Rendez-vous au dernier carrefour

Janvier 2011 - Janvier 2013...deux ans maintenant que je suis officiellement transsexuelle, l'heure du bilan en quelque sorte. Alors on va récapituler un peu, histoire de remettre tout ça en place et sans trop de digressions, que le plan du parcours ne ressemble pas à celui du métro.

J'ai donc commencé par consulter un psychologue clinicien avant toute chose, et après des années d'errance, de doutes, de questions, après des mois à avoir pesé le pour et le contre avec la femme que j'aime et qui me le rend au centuple. Coup de bol, ce spécialiste des questions trans a confirmé ce que je pensais être, mais qu'il m'aura fallu des années pour découvrir.

Ah oui tiens, au passage, avant tout ça, je pensais que la meilleure façon de règler mon problème serait de disparaître, soit "définitivement", car j'avais mesuré à quel point mon cas était désespéré, soit partiellement, dans une fuite à l'étranger, de l'autre côté de l'Atlantique, en abandonnant tout ce que j'avais pu connaître ici, quitte à ce que là-bas je me retrouve dans le caniveau, mais j'étais déjà arrivée à un tel point de non retour que tout m'était égal à l'époque. Je ne sais plus qui disait que les cas désespérés sont les cas les plus beaux...connerie... les cas les plus désespérés sont les cas les plus tristes et ils alimentent toujours la rubrique des faits divers à un moment donné.

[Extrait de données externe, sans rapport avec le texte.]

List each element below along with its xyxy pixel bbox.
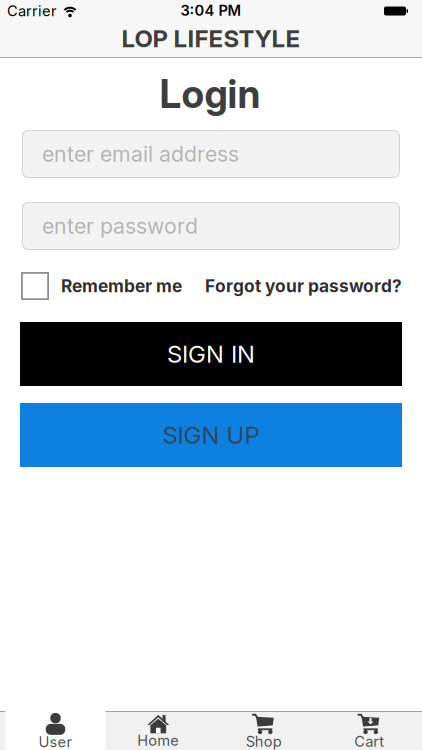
staticText: enter email address — [42, 141, 239, 167]
button[interactable]: Cart — [319, 711, 419, 750]
button[interactable]: SIGN UP — [20, 403, 402, 467]
staticText: SIGN IN — [167, 340, 255, 368]
staticText: LOP LIFESTYLE — [122, 24, 300, 53]
staticText: Cart — [354, 733, 384, 750]
staticText: User — [38, 733, 72, 750]
staticText: Remember me — [61, 276, 182, 296]
button[interactable]: Forgot your password? — [205, 276, 402, 296]
button[interactable]: Remember me — [21, 272, 182, 300]
staticText: Forgot your password? — [205, 276, 402, 296]
button[interactable]: enter password — [22, 202, 400, 250]
staticText: Carrier — [7, 2, 57, 20]
staticText: enter password — [42, 213, 198, 239]
button[interactable]: User — [6, 711, 106, 750]
staticText: 3:04 PM — [180, 2, 242, 19]
staticText: Shop — [246, 733, 282, 750]
button[interactable]: Shop — [214, 711, 314, 750]
staticText: Home — [137, 732, 179, 749]
staticText: SIGN UP — [162, 421, 260, 449]
button[interactable]: enter email address — [22, 130, 400, 178]
staticText: Login — [160, 71, 260, 117]
button[interactable]: SIGN IN — [20, 322, 402, 386]
button[interactable]: Home — [108, 711, 208, 750]
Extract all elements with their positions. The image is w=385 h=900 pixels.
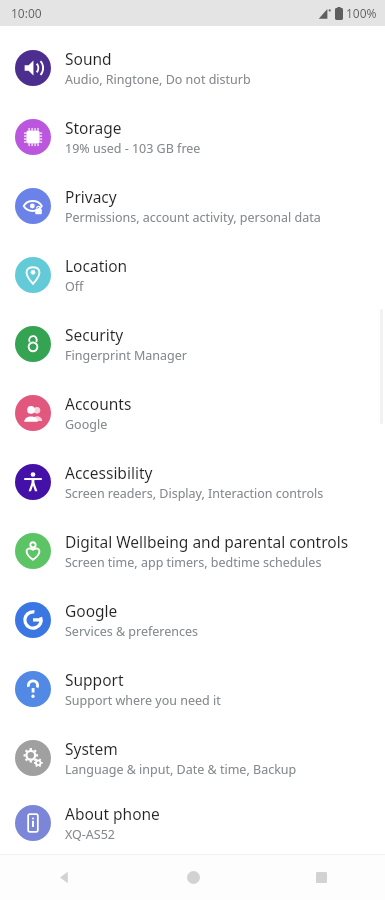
staticText: Location bbox=[65, 255, 128, 276]
staticText: Google bbox=[65, 416, 108, 433]
staticText: Fingerprint Manager bbox=[65, 347, 187, 364]
button[interactable]: Recent apps bbox=[257, 855, 385, 900]
staticText: Sound bbox=[65, 48, 112, 69]
staticText: Support where you need it bbox=[65, 692, 221, 709]
staticText: Support bbox=[65, 669, 124, 690]
button[interactable]: Storage bbox=[0, 102, 385, 171]
button[interactable]: Home bbox=[129, 855, 257, 900]
staticText: Google bbox=[65, 600, 118, 621]
staticText: Screen time, app timers, bedtime schedul… bbox=[65, 554, 322, 571]
staticText: XQ-AS52 bbox=[65, 826, 116, 843]
button[interactable]: Accounts bbox=[0, 378, 385, 447]
button[interactable]: Location bbox=[0, 240, 385, 309]
button[interactable]: Accessibility bbox=[0, 447, 385, 516]
staticText: Services & preferences bbox=[65, 623, 199, 640]
button[interactable]: Google bbox=[0, 585, 385, 654]
button[interactable]: Digital Wellbeing and parental controls bbox=[0, 516, 385, 585]
staticText: Digital Wellbeing and parental controls bbox=[65, 531, 349, 552]
staticText: 19% used - 103 GB free bbox=[65, 140, 201, 157]
staticText: Accounts bbox=[65, 393, 132, 414]
staticText: Security bbox=[65, 324, 124, 345]
button[interactable]: Sound bbox=[0, 33, 385, 102]
button[interactable]: Support bbox=[0, 654, 385, 723]
button[interactable]: System bbox=[0, 723, 385, 792]
button[interactable]: About phone bbox=[0, 792, 385, 854]
button[interactable]: Back bbox=[0, 855, 129, 900]
staticText: Audio, Ringtone, Do not disturb bbox=[65, 71, 251, 88]
staticText: Off bbox=[65, 278, 84, 295]
staticText: Accessibility bbox=[65, 462, 153, 483]
staticText: Permissions, account activity, personal … bbox=[65, 209, 321, 226]
staticText: System bbox=[65, 738, 118, 759]
button[interactable]: Privacy bbox=[0, 171, 385, 240]
staticText: 10:00 bbox=[11, 5, 42, 21]
staticText: Language & input, Date & time, Backup bbox=[65, 761, 297, 778]
staticText: Screen readers, Display, Interaction con… bbox=[65, 485, 324, 502]
button[interactable]: Security bbox=[0, 309, 385, 378]
staticText: Storage bbox=[65, 117, 122, 138]
staticText: Privacy bbox=[65, 186, 117, 207]
staticText: About phone bbox=[65, 803, 160, 824]
staticText: 100% bbox=[346, 5, 377, 21]
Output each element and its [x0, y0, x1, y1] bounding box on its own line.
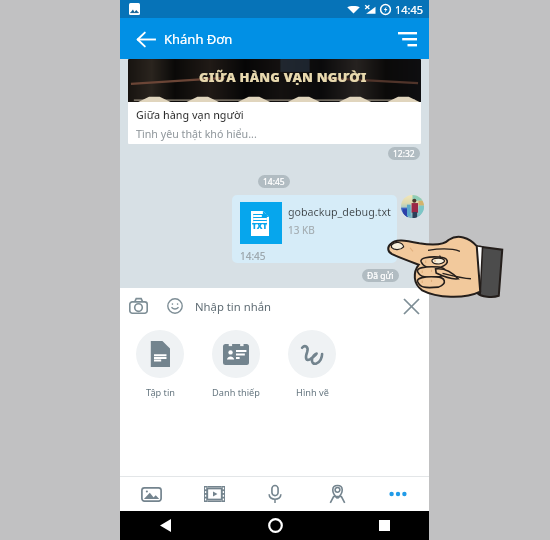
staticText: Tình yêu thật khó hiểu... [136, 127, 257, 142]
staticText: 14:45 [240, 249, 266, 263]
staticText: Tập tin [146, 386, 175, 399]
button[interactable]: TXT [232, 195, 397, 263]
staticText: 14:45 [395, 2, 424, 17]
button[interactable]: Location [320, 477, 354, 511]
button[interactable]: Video [197, 477, 231, 511]
button[interactable]: Menu [389, 21, 425, 57]
button[interactable]: Emoji [163, 294, 187, 318]
staticText: Danh thiếp [212, 386, 260, 399]
button[interactable]: Recents [369, 511, 399, 540]
button[interactable]: GIỮA HÀNG VẠN NGƯỜI [128, 59, 421, 144]
staticText: gobackup_debug.txt [288, 205, 391, 220]
button[interactable]: Photo [134, 477, 168, 511]
staticText: 12:32 [393, 148, 415, 160]
staticText: Khánh Đơn [164, 30, 233, 48]
button[interactable]: Back [150, 511, 180, 540]
button[interactable]: More [381, 477, 415, 511]
staticText: 14:45 [263, 176, 285, 188]
staticText: Hình vẽ [296, 386, 329, 399]
staticText: Nhập tin nhắn [195, 299, 271, 314]
button[interactable]: Close [396, 291, 426, 321]
button[interactable]: Hình vẽ [274, 330, 350, 399]
button[interactable]: Camera [124, 292, 152, 320]
button[interactable]: Back [126, 19, 166, 59]
button[interactable]: Home [260, 511, 290, 540]
button[interactable]: Tập tin [122, 330, 198, 399]
staticText: Giữa hàng vạn người [136, 108, 244, 123]
button[interactable]: Danh thiếp [198, 330, 274, 399]
staticText: Đã gửi [367, 270, 394, 282]
staticText: TXT [252, 220, 268, 231]
staticText: 13 KB [288, 223, 315, 237]
staticText: GIỮA HÀNG VẠN NGƯỜI [199, 68, 367, 86]
button[interactable]: Voice message [258, 477, 292, 511]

C'est donc grâce à ma femme, qui a refusé de me laisser tomber, que ma vie a pu prendre ce tournant, et que nous avons décidé ensembles d'affronter l'avenir, vaille que vaille. C'est ainsi que le psychologue m'a adressée à une endocrinologue de Nantes qui gère pas mal de trans également, et après les examens et autres bilans de santé nécessaires, j'ai pu avoir accès au traitement hormonal de substitution. Dans le même temps, demande d'ALD par mon médecin traitant et réponse positive trois semaines après, et coming out officiel au boulot, avec les proches, la famille, etc, ainsi que les premières séances d'épilation du visage au laser (jouissif, comme un coup d'élastique à chaque impulsion).

21 mars 2011, première prise d'hormones, à base de progestérone et d'oestrogènes, après avoir écouté les "bons conseils" de celles qui savent mieux et qui recommandent de ne surtout pas prendre d'Androcur (un anti androgène puissant) à cause de ses effets secondaires indésirables, voire dangereux. Après 8 mois de ce traitement, et compte-tenu des résultats médiocres constatés quant à mon évolution physique, j'opte pour le classique Androcur/Estreva le 1er décembre 2011. Premiers vrais changements visibles au bout d'un mois, comme "boostés" par ce nouveau traitement, c'est encourageant (il était temps).

Puis l'année 2012, "mon" année, l'année du Dragon pour les chinois, celle de tous les changements pour mon horoscope, celle de la fin du monde pour les cons qui se sont fait berner par les gourous (comme quoi, il n'y a pas qu'au sein de la "communauté" qu'on en trouve).

Depuis un an, mes cheveux ont poussé, ma famille ne m'accepte pas en grande partie (sauf ma petite soeur, c'est le principal), ma femme a fini par jeter toutes mes fringues de mec, je vis encore en "androgyne" au quotidien, en adoptant des tenues "neutres" mais exclusivement féminines, je prends de plus en plus d'assurance dans mon évolution. Il faut dire que, par choix personnel, à partir du moment où j'ai commencé le parcours, j'ai décidé de ne plus jamais me "déguiser" mais au contraire d'être la plus naturelle possible, même si ça prend du temps avant d'avoir un "passing" acceptable. Je n'ai plus à me "cacher" derrière des tonnes d'artifices, ni à jouer une sorte de "personnage", juste me contenter d'être la personne que je suis, jouer la transparence en somme.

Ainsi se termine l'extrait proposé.